Insufficient knowledge about the true burden of toxoplasmosis in pregnancy may help explain why congenital toxoplasmosis continues to be a largely neglected disease. This study of a cohort of pregnant women treated at a referral hospital may be useful for identifying the main problems in the management of these cases and contribute to policies for the prevention of congenital toxoplasmosis.

Authors' contributions

BBFV contributed to the clinical diagnosis of patients and collected samples, implemented the research, analyzed the results, and wrote the manuscript. VCL, JFL, and JPPJ clinically diagnosed patients and collected samples. DNR processed the experimental data. LHFG processed the experimental data, analyzed the results, and wrote the manuscript. SCGJ conducted the statistical analyses. ESN and LCG designed the study and were responsible for the overall direction of the project. All authors discussed the results and contributed to the final manuscript.

Funding

This research was funded by the “Research Incentives Program I (PIP I)” and approved by the Research Department of the Fernandes Figueira Institute (IFF/FIOCRUZ).

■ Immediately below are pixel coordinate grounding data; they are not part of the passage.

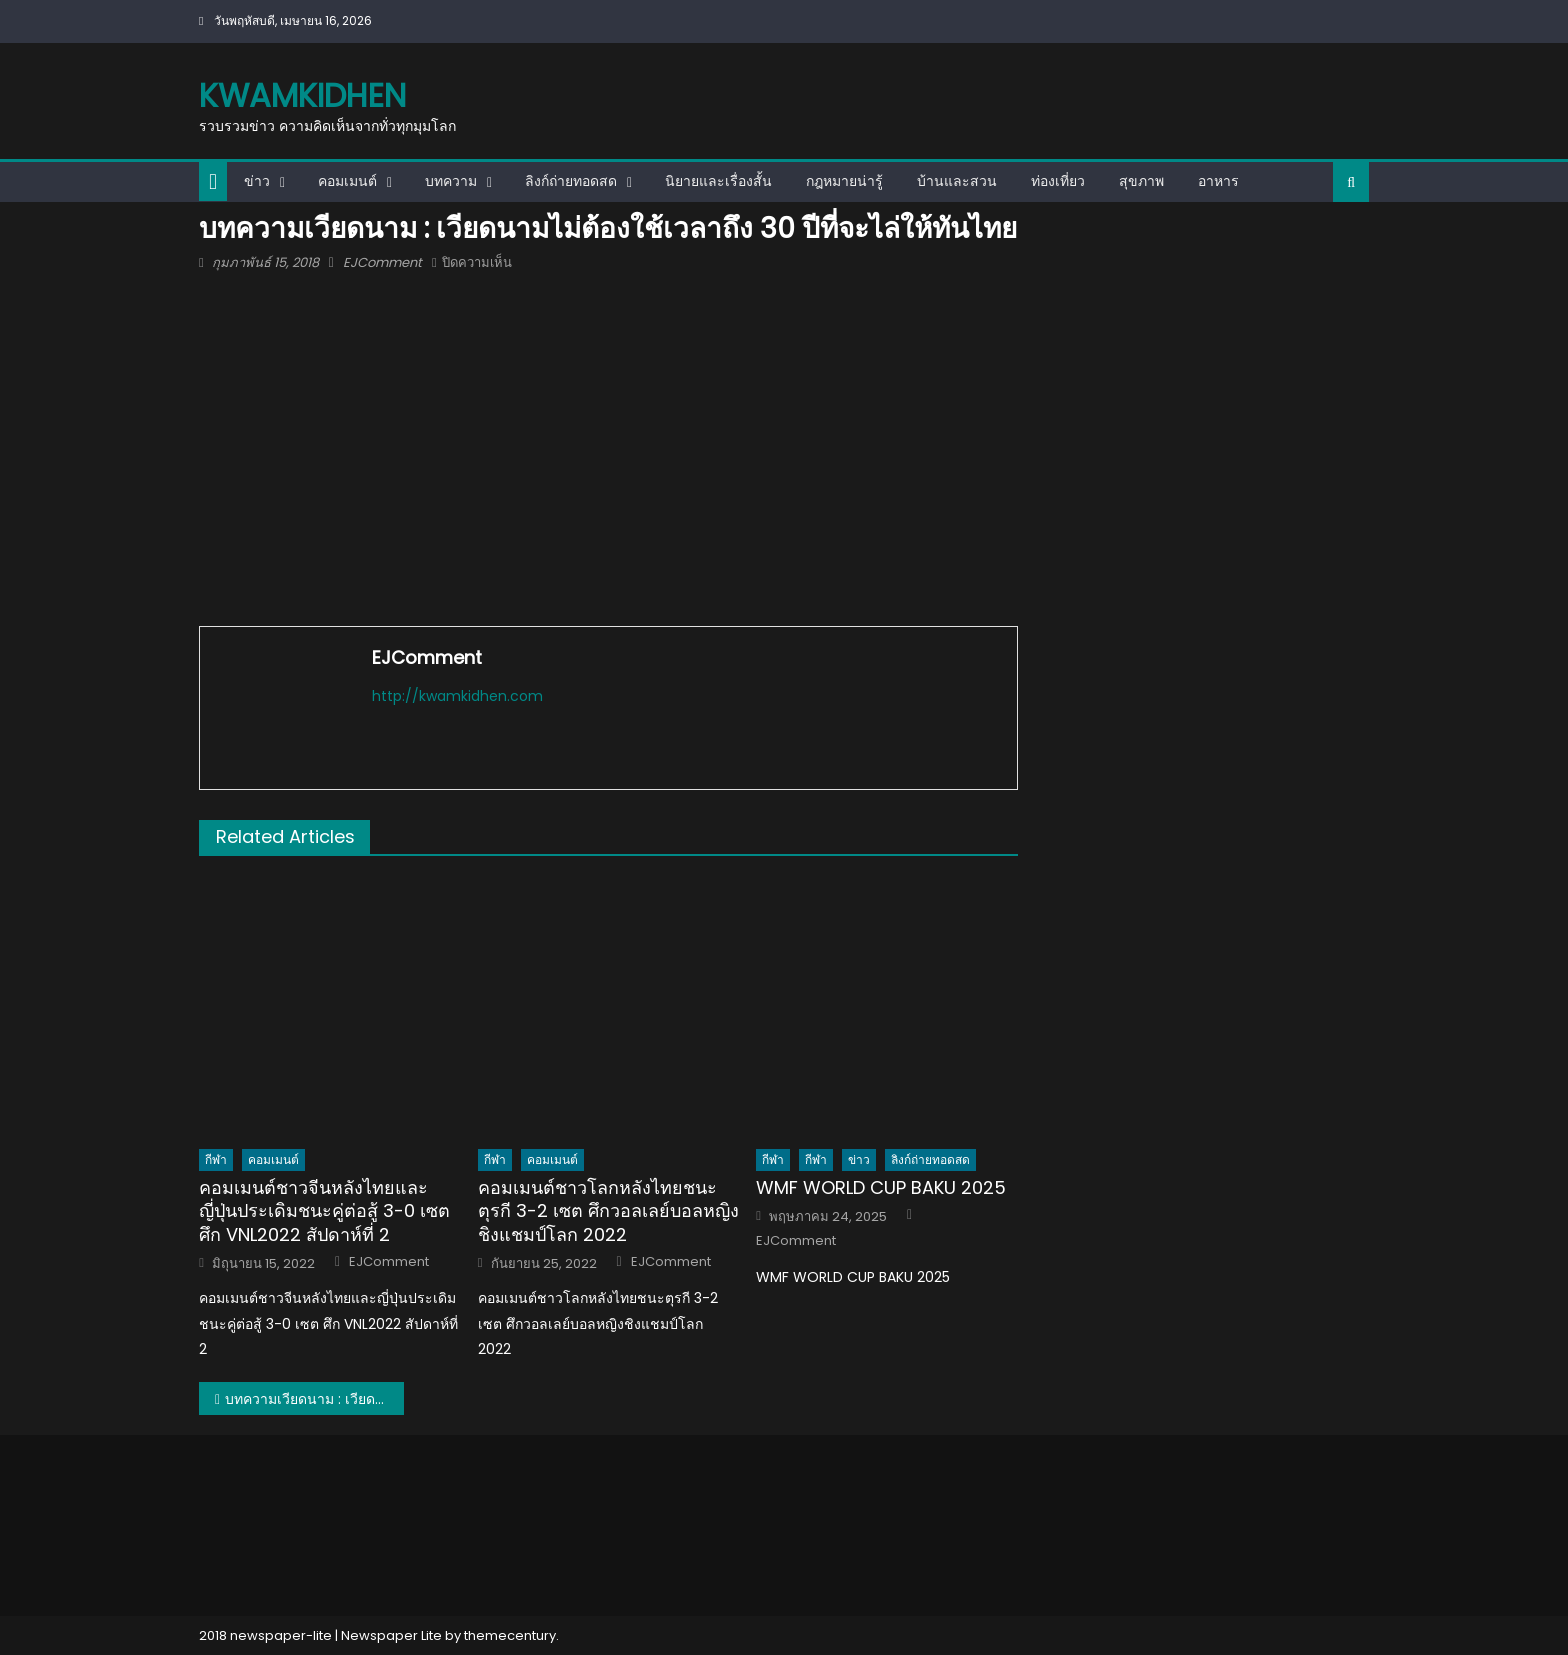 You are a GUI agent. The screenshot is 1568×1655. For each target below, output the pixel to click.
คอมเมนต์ (347, 181)
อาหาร (1218, 181)
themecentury (510, 1635)
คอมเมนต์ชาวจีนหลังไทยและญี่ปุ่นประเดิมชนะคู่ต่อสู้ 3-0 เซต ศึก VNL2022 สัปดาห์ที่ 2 (324, 1211)
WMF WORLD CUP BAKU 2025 (881, 1187)
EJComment (382, 262)
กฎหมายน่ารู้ (844, 181)
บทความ (451, 181)
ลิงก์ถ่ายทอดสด (571, 181)
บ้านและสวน (957, 181)
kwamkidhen (302, 95)
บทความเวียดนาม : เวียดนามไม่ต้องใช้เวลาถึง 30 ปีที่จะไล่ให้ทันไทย (314, 1399)
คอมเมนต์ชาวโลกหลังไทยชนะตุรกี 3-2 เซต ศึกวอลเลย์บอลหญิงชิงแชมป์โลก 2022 (608, 1211)
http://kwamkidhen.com (457, 696)
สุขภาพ (1141, 181)
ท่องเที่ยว (1058, 181)
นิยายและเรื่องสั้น (718, 181)
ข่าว (257, 181)
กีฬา (216, 1159) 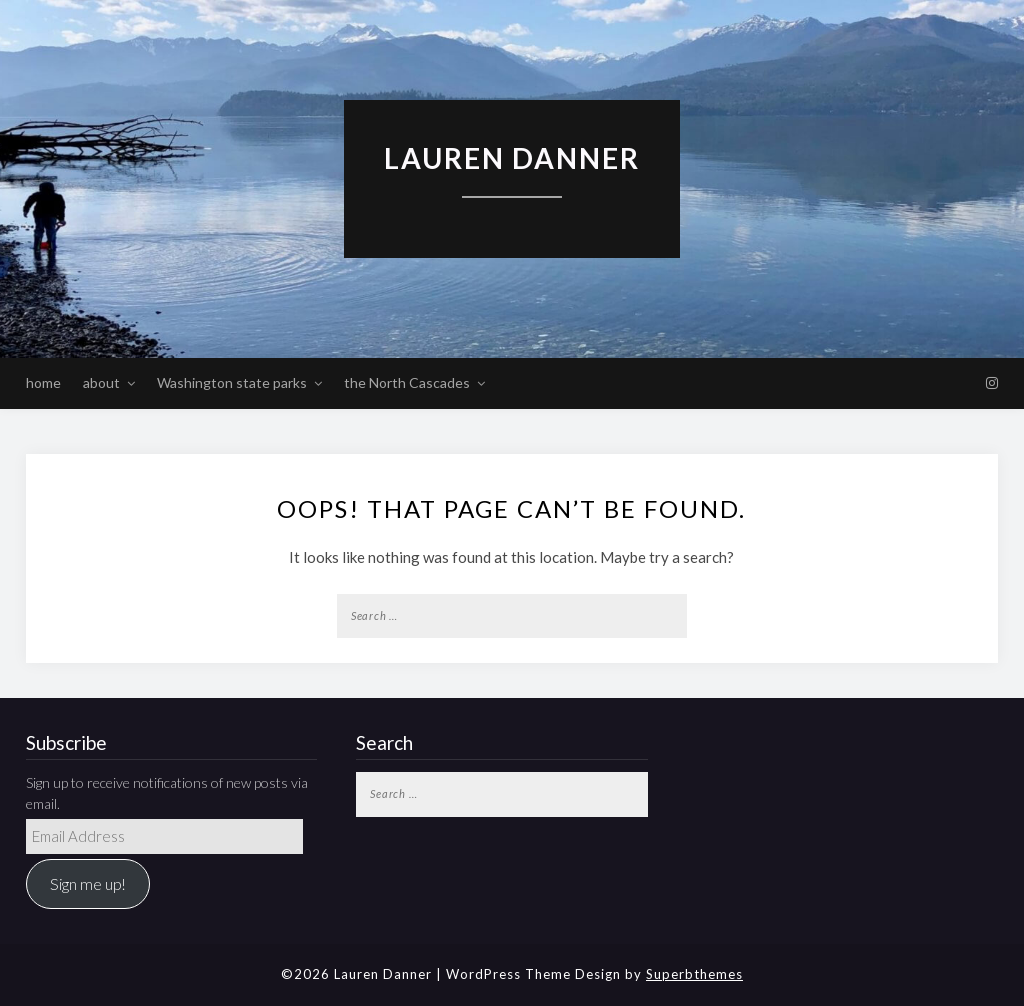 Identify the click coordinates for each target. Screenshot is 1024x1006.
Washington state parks (232, 382)
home (43, 382)
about (101, 382)
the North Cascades (407, 382)
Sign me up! (88, 883)
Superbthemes (694, 974)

Ethics approval and consent to participate

The study was approved by the local Institutional Review Board (CAAE: 148327.13.7.0000.5269/Case Review Number: 2.482.189). Written informed consent terms was obtained from all participants in this study and from the consent of the LAR or parents or guardians of the minors. All experimental protocols in this manuscript were carried out in accordance with the ethical principles that govern research with human subjects, in accordance with the guidelines of the Declaration of Helsinki

Conflict of interest

The authors declare no conflicts of interest.

Availability of data and materials

The datasets generated and/or analyzed during the current study are not publicly available due to the confidentiality and ethical aspects related to patient data, but are available from the corresponding author on reasonable request.